- **Exercise description**: An exact copy of the listing below is required.

- **Extracted information**:
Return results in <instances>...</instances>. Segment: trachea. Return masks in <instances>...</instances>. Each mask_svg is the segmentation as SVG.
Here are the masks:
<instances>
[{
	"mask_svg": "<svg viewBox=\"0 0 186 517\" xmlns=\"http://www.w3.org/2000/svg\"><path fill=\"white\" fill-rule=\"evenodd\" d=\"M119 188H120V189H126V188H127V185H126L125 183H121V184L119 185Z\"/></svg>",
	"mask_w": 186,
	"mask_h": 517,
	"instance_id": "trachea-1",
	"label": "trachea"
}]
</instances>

- **Final answer**:
Return results in <instances>...</instances>. Segment: trachea. Return masks in <instances>...</instances>. Each mask_svg is the segmentation as SVG.
Here are the masks:
<instances>
[{
	"mask_svg": "<svg viewBox=\"0 0 186 517\" xmlns=\"http://www.w3.org/2000/svg\"><path fill=\"white\" fill-rule=\"evenodd\" d=\"M119 188H120V189H126V188H127V185H126L125 183H121V184L119 185Z\"/></svg>",
	"mask_w": 186,
	"mask_h": 517,
	"instance_id": "trachea-1",
	"label": "trachea"
}]
</instances>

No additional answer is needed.